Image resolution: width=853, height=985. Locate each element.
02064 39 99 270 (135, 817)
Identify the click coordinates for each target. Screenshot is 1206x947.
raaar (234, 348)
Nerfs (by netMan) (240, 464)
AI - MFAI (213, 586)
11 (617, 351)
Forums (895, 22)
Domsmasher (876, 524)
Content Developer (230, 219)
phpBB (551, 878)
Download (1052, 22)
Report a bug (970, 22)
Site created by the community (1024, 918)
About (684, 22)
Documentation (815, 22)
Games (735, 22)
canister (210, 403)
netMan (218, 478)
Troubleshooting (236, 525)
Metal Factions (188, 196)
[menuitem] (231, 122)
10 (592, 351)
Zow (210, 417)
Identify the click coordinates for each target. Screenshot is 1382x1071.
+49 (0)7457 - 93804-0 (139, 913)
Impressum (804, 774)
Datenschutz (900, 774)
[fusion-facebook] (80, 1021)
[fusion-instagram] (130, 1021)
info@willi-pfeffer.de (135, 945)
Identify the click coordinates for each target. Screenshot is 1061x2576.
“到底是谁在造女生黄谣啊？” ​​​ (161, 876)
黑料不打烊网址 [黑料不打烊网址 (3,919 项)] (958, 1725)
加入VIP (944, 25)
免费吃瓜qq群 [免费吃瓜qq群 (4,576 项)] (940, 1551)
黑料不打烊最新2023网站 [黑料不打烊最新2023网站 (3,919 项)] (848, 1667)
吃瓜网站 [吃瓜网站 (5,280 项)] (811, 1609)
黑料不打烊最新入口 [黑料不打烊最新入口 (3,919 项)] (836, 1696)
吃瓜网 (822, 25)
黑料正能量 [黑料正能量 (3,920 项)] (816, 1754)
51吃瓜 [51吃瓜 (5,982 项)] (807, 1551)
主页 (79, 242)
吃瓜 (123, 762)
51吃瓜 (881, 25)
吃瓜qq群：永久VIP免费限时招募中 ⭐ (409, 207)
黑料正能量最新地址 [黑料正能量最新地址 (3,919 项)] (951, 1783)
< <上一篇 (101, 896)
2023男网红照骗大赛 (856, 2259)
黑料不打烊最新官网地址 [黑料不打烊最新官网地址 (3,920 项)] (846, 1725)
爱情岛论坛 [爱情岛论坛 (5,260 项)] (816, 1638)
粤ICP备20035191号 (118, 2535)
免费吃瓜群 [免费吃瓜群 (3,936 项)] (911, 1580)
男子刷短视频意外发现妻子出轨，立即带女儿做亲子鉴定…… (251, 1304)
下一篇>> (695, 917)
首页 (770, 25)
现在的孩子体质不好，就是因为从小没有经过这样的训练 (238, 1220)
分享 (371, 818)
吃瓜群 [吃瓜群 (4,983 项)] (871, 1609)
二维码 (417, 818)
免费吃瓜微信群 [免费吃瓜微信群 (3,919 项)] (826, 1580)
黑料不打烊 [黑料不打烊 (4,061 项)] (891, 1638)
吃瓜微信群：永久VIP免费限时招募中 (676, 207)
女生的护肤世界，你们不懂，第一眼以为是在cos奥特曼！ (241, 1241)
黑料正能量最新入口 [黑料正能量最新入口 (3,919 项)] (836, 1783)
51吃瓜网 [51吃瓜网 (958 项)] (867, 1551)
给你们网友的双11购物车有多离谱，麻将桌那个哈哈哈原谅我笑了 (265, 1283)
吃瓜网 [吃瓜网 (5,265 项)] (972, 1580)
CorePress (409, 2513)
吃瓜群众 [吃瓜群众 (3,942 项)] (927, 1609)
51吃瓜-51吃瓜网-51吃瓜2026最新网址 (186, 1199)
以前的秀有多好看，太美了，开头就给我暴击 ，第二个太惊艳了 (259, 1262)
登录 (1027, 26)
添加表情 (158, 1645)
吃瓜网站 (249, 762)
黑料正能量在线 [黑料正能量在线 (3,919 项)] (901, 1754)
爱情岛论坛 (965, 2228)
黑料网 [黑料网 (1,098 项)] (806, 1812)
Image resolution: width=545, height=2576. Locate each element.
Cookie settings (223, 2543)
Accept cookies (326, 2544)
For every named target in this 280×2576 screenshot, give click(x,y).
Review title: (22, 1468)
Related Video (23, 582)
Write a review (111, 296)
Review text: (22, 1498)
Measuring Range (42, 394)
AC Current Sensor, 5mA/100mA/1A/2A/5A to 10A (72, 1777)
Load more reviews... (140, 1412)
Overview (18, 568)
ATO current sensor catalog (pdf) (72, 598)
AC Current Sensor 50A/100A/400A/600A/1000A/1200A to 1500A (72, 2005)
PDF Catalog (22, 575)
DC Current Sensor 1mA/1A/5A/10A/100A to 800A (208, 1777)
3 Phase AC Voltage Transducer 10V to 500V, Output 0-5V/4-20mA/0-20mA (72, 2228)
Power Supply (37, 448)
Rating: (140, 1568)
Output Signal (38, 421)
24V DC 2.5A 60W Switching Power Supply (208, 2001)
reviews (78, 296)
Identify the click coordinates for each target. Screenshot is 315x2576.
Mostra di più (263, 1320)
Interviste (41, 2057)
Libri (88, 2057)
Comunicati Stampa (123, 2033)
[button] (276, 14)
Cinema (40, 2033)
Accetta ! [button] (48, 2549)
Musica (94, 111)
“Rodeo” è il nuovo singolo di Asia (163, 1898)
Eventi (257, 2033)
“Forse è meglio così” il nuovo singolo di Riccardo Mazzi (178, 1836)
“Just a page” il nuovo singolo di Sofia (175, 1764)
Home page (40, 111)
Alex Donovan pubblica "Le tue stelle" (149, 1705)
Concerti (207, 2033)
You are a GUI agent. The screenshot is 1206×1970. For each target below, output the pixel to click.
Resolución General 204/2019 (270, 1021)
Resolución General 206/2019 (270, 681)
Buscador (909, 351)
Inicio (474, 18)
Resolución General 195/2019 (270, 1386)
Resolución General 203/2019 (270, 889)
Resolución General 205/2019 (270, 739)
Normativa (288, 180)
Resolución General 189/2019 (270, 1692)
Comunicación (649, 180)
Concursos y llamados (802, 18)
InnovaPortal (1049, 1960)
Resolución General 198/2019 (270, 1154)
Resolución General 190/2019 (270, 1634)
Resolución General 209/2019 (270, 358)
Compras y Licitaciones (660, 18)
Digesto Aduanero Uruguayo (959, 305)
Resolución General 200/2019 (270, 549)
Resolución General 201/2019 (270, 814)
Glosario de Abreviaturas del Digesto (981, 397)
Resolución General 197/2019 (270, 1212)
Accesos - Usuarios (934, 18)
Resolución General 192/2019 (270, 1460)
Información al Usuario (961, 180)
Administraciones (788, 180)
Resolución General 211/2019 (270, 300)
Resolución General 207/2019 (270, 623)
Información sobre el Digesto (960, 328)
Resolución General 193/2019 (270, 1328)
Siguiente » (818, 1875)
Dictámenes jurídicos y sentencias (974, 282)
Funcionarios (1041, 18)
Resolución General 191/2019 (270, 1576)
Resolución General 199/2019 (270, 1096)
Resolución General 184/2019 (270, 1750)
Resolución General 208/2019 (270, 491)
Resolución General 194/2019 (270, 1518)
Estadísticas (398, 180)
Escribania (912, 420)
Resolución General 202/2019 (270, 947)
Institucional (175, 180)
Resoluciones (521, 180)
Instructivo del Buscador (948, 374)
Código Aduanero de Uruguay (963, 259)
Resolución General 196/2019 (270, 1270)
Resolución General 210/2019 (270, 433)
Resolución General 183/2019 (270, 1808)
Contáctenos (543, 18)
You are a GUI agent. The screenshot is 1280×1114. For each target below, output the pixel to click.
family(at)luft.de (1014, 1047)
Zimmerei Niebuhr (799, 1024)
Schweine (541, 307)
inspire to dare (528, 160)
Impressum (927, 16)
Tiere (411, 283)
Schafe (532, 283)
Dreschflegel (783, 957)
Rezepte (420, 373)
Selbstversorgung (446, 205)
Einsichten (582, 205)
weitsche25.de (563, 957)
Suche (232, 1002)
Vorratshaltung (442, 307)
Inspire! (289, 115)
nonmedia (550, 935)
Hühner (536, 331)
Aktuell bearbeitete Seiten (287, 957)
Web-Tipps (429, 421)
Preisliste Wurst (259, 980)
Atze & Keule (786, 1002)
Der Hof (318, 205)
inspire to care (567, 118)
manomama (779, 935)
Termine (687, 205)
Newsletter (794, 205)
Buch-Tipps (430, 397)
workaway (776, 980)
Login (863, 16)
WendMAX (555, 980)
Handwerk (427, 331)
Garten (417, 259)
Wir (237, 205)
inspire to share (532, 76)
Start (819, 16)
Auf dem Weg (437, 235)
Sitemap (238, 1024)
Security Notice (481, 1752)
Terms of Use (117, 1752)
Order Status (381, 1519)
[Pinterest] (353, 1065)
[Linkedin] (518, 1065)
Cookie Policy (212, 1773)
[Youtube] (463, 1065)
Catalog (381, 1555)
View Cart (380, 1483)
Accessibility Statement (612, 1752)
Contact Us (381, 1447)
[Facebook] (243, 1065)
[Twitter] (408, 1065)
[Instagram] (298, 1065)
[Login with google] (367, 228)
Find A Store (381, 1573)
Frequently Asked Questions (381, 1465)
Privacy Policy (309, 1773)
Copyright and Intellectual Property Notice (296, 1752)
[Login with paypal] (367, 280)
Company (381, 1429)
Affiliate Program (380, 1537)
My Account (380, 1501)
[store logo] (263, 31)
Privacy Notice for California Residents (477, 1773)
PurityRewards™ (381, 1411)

Problem to solve:
Output the lines above exactly, but only those between the line holding "黑料不打烊最新官网地址 [黑料不打烊最新官网地址 (3,920" and the line holding "吃瓜网站 (249, 762)", inclusive.

Response to this exercise:
黑料不打烊最新官网地址 [黑料不打烊最新官网地址 (3,920 项)] (846, 1725)
爱情岛论坛 [爱情岛论坛 (5,260 项)] (816, 1638)
粤ICP备20035191号 (118, 2535)
免费吃瓜群 [免费吃瓜群 (3,936 项)] (911, 1580)
男子刷短视频意外发现妻子出轨，立即带女儿做亲子鉴定…… (251, 1304)
下一篇>> (695, 917)
首页 (770, 25)
现在的孩子体质不好，就是因为从小没有经过这样的训练 (238, 1220)
分享 (371, 818)
吃瓜群 [吃瓜群 (4,983 项)] (871, 1609)
二维码 (417, 818)
免费吃瓜微信群 [免费吃瓜微信群 (3,919 项)] (826, 1580)
黑料不打烊 [黑料不打烊 (4,061 项)] (891, 1638)
吃瓜微信群：永久VIP免费限时招募中 (676, 207)
女生的护肤世界，你们不懂，第一眼以为是在cos奥特曼！ (241, 1241)
黑料正能量最新入口 [黑料正能量最新入口 (3,919 项)] (836, 1783)
51吃瓜网 [51吃瓜网 (958 项)] (867, 1551)
给你们网友的双11购物车有多离谱，麻将桌那个哈哈哈原谅我笑了 (265, 1283)
吃瓜网 [吃瓜网 (5,265 项)] (972, 1580)
CorePress (409, 2513)
吃瓜群众 [吃瓜群众 (3,942 项)] (927, 1609)
51吃瓜-51吃瓜网-51吃瓜2026最新网址 (186, 1199)
以前的秀有多好看，太美了，开头就给我暴击 ，第二个太惊艳了 (259, 1262)
登录 (1027, 26)
添加表情 (158, 1645)
吃瓜网站 (249, 762)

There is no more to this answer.